The words landed like stones in water. Miko watched the ripples spread across the surface of her mind.

"I'm sorry," she muttered.

Her mother sighed—a long, theatrical exhale. "You know what your problem is? You have no spirit. No fight in you. When I was your age, I was already working alongside studying for my degree."

She took a bite. Chewed slowly. Swallowed without another word. The silence streched, uncomfortable and deafening.

Later, in her room, Miko sat on the edge of her bed. The window was open, letting in the cool evening air. Outside, the streetlights cast orange pools on the pavement. Somewhere, a dog barked.

She thought about the mother dog. Whether she was still eating. Whether her puppies were warm.

Then she thought about herself—trapped in this room, in this house, in this life. The walls felt closer tonight. The ceiling felt lower.

She lay back against the pillow, staring at the ceiling where a small crack ran from one corner to the other. It looked like a river on a map. Or a fissure in glass.

How long before it shatters? she wondered.

The question wasn't about the ceiling.

She didn't dream of the Void that night.

Instead, she dreamed of a room with no walls. Just endless white, stretching in every direction. She stood in the center, completely alone.

In front of her was a mirror—tall, frameless, rising from the floor like a monolith.

She walked toward it.

Her reflection looked back at her. Same uniform. Same tired eyes. But something was wrong. The reflection wasn't moving exactly when she moved. It was slightly... delayed. Like an echo.

"Who are you?" Miko asked.

Her reflection smiled. It was a smile she had never worn—a smile full of sharp edges.

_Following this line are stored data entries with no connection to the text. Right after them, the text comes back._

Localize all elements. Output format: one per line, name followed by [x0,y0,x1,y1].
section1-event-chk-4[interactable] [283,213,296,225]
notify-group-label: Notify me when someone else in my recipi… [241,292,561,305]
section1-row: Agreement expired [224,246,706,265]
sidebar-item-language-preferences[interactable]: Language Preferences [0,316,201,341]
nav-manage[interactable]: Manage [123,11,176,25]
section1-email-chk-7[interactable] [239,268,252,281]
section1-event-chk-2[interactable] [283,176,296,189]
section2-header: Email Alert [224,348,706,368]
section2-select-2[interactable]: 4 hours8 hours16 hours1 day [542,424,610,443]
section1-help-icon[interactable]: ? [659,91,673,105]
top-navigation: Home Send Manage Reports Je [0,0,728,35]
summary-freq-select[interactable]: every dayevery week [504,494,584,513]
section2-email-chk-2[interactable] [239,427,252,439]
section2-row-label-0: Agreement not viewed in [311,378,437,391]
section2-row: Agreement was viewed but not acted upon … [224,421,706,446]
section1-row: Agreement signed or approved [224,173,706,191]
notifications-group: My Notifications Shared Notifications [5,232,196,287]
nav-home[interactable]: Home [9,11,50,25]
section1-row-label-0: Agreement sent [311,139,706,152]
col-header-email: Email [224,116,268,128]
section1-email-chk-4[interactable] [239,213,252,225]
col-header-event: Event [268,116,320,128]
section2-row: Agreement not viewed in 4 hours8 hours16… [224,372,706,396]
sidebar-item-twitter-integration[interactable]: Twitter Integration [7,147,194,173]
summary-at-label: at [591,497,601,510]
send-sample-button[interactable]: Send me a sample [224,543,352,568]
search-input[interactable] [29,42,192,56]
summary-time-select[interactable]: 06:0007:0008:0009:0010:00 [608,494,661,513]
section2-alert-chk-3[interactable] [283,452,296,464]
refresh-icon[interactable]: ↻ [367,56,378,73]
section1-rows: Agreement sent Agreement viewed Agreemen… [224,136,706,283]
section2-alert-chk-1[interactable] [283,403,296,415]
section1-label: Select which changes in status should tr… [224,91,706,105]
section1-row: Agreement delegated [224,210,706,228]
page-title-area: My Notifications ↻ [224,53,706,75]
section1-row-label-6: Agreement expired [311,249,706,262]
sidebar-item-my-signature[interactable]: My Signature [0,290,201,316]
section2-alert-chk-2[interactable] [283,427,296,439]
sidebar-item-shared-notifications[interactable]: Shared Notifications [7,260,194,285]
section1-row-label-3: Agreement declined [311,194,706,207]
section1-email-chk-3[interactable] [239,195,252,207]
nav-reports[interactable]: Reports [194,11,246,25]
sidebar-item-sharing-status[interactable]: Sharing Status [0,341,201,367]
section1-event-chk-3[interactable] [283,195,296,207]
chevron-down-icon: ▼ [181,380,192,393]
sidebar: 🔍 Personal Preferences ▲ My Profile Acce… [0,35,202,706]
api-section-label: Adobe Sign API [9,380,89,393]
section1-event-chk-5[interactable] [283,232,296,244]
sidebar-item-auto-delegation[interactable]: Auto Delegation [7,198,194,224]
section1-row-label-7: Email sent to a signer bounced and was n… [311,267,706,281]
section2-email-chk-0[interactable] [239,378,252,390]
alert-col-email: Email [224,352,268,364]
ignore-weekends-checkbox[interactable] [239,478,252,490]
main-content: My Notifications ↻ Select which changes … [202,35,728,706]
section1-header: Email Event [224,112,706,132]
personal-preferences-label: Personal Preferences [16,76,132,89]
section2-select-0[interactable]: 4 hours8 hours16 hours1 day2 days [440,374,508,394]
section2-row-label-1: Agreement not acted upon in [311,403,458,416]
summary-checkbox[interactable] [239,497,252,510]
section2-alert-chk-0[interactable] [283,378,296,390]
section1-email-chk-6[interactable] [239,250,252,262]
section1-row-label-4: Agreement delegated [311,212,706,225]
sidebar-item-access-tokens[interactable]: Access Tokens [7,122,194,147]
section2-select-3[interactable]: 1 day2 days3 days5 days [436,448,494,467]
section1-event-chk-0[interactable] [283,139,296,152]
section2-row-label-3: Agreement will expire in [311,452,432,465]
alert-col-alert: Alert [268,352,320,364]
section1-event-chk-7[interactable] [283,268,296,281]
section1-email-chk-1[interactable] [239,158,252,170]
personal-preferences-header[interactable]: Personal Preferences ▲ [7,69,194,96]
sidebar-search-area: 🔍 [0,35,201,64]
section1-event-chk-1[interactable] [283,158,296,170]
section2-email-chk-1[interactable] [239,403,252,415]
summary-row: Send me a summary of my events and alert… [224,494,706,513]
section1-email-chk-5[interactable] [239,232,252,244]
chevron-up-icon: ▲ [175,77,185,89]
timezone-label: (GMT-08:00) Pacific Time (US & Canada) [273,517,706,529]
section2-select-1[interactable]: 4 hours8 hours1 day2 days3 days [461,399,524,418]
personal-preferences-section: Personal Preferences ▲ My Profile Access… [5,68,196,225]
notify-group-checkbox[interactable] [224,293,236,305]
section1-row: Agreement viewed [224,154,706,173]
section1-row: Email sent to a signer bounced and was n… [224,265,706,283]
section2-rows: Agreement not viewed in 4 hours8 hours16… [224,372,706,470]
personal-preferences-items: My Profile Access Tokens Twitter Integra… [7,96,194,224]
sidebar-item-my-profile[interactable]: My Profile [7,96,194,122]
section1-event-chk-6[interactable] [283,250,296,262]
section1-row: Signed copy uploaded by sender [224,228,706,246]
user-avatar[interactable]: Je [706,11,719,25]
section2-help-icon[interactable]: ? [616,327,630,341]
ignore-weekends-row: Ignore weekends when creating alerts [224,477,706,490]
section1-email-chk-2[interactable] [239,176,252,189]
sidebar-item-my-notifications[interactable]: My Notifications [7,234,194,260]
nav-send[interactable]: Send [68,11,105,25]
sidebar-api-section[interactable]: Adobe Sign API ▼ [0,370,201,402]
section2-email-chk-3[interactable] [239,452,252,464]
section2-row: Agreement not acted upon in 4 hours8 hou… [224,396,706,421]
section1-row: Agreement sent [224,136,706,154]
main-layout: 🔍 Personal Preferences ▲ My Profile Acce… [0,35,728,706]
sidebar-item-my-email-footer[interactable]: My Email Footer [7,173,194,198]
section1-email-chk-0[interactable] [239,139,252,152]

"You know who I am," it said. "You've always known."

Miko woke up blinking then stared at the ceiling.

The room was dark, the sky covered in dark clouds. The only light visible was from the street lights outside . And when she touched her face, her cheeks were wet with tears? or sweat?

She didn't know

The night streched and Miko laid awake on the bed staring at the ceiling unable to fall asleep. This has slowly become a part of her life, a part of who she was.